Christian Etter: «Si les négociations n’avancent pas, c’est qu’il est peut-être encore trop tôt»

Christian Etter, l’un des derniers accords de libre-échange passé par la Suisse est l’accord avec la Chine. Il est en vigueur depuis le 1er juillet 2014. Quel bilan tirez-vous aujourd’hui?

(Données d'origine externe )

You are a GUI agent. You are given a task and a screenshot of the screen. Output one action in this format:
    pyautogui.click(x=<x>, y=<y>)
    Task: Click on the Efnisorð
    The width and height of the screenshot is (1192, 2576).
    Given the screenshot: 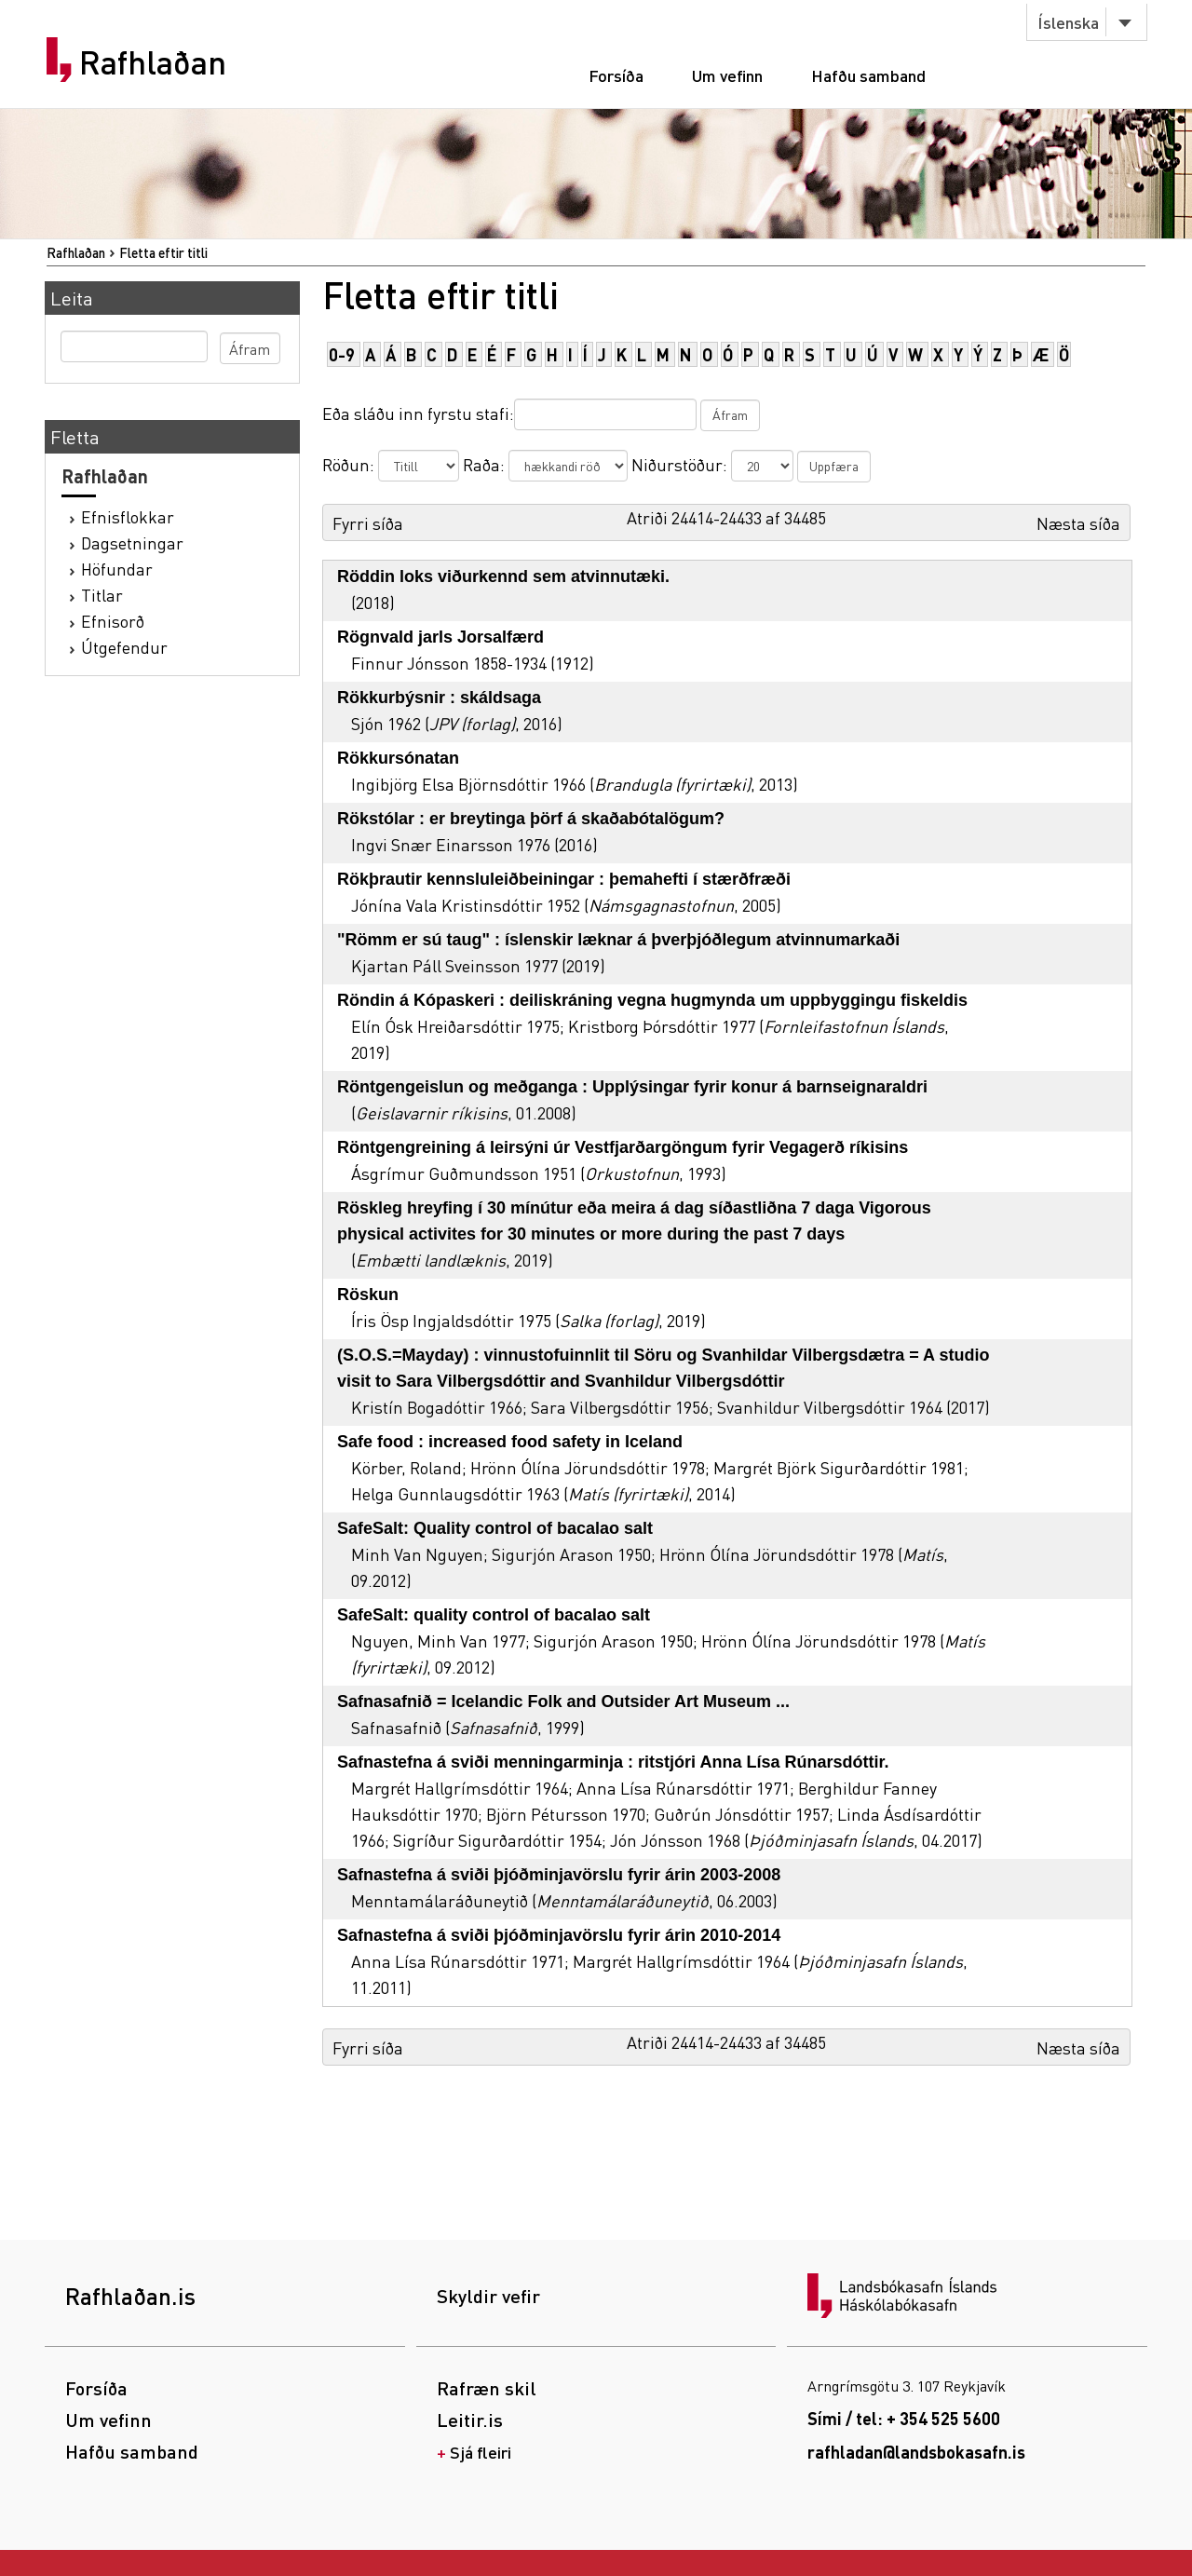 What is the action you would take?
    pyautogui.click(x=112, y=620)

Le bilan est positif. L’accord est utilisé intensivement dans les deux sens par les exportateurs et les importateurs. Les statistiques montrent que les flux commerciaux bilatéraux ont connu une croissance réjouissante dans les deux sens. Pour la Chine, l’accord de libre-échange avec la Suisse constitue une expérience inédite, puisqu’il s’agit du premier accord de cette nature conclu entre la Chine et un pays d’Europe occidentale. Ce fait est d’autant plus remarquable que la Suisse traite la plupart de ses exportations par l’intermédiaire de pays tiers. La bonne collaboration avec les autorités chinoises, en particulier entre les administrations douanières suisses et chinoises, a déjà permis de simplifier l’importation en Chine et en Suisse.

Lors de négociations, la Suisse peut-elle vraiment discuter d’égal à égal avec une puissance économique telle que la Chine?
Cela doit être la condition de base de toute négociation. Si la Suisse était traitée autrement, nous ne pourrions mener de négociations fructueuses. Même si d’autres pays ont une économie plus importante, cela signifie aussi que de leur côté, plus d’entreprises peuvent profiter de l’accord. Par ailleurs, il ne faut pas oublier qu’en termes de création de valeur, la Suisse fait partie des vingt premières économies.

Est-il difficile pour la Suisse de faire entendre ses propres besoins?

Lorsque deux pays négocient un accord, ils cherchent tous les deux à faciliter le commerce. Le défi consiste à éviter autant que possible une concurrence supplémentaire à l’importation dans les secteurs moins compétitifs de chaque pays. Il appartient aux délégations de négociation de concrétiser un accord afin d’aboutir à une situation favorable à tous grâce aux réductions des droits de douane et aux autres facilitations des échanges commerciaux. Quoi qu’il en soit, un accord ne sera conclu que s’il est globalement avantageux pour chaque partie.

Les négociations ont-elles déjà risqué d’échouer?

Toute négociation peut échouer. Mais il est assez rare de voir s’interrompre des négociations. Si des négociations font du surplace, c’est qu’il est peut-être encore trop tôt. Des clarifications sont alors nécessaires, et on remet l’accord à plus tard. Mais parfois, il faut suspendre les négociations pour des raisons politiques. Par exemple, l’AELE a mis fin aux négociations avec la Thaïlande après le putsch en Thaïlande, car il n’y avait plus de relations stables en face.

Différents accords sont actuellement en cours de négociation; lequel pourra bientôt aboutir?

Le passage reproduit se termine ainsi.